Cibolo City Council on Jan. 11 discussed the redistricting process for the city and the steps needed before the city makes district changes.
During the November election, voters approved a proposition allowing the city to transition from seven single-member districts to four, with the mayor and remaining three districts being at-large.
According to City Attorney Frank Garza, the reason for the redistricting is to ensure districts contain roughly equal populations, and the new districts will help divide the population growth.
Liza Gonzalez, assistant director of planning and engineering, said the population in the city has risen nearly 1,000% since 2000, moving from around 3,000 people to around 30,000, with projections of surpassing 50,000 in the next 10 to 15 years.
Those running in the 2022 elections will not be affected by redistricting changes and elections will move forward as usual until 2024.

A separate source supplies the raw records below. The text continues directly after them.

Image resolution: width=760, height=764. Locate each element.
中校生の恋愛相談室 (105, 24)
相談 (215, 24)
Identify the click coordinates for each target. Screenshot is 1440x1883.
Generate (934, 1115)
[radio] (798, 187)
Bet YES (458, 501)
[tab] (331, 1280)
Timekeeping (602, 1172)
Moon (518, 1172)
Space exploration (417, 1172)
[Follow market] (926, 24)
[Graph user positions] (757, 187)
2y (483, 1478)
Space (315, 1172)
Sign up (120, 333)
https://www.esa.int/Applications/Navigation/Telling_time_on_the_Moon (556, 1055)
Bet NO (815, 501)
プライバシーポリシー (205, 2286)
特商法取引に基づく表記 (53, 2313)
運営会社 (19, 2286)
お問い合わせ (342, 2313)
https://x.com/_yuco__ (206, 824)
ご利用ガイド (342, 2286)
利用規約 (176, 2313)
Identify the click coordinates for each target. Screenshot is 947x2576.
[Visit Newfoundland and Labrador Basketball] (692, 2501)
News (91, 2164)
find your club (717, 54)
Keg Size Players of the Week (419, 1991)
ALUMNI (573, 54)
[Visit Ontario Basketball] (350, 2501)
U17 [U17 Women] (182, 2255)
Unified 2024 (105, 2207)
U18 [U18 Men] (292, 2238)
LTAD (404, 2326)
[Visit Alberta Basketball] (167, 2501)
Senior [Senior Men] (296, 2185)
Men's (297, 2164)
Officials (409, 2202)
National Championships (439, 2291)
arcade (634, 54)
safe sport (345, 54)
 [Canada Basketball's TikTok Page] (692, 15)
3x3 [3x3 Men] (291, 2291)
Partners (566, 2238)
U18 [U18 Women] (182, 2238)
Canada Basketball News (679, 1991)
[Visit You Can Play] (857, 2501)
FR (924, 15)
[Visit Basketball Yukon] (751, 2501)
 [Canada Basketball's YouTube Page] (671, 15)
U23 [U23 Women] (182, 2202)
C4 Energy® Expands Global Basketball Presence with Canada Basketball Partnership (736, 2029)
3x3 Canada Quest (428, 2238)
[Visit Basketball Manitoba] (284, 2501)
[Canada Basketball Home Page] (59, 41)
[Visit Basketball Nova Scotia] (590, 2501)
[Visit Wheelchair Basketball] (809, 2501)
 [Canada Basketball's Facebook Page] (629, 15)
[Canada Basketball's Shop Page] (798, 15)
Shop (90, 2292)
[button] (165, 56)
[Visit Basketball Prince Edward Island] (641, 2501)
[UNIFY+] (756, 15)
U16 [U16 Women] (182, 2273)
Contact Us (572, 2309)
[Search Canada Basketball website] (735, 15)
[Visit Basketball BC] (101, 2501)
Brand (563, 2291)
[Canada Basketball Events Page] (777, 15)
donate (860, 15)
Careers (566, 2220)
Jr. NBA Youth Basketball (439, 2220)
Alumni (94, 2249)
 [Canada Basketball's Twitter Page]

“In November of 2024 will be the very first time elections for the newly-created districts 1 and 4, and at-large districts 5 and 6 will take place,” Garza said. “And then in November of 2025, elections for the newly-created districts 2 and 3, and at-large District 7 and mayor will take place.”
According to Garza, this timeline will give the city enough time to draw the new maps and receive public input and feedback before finalizing any changes.
Work on redistricting will begin with contracting a demographer, which the city plans to award near the end of 2022. Public hearings and other opportunities to receive additional community input are estimated to happen around February 2023.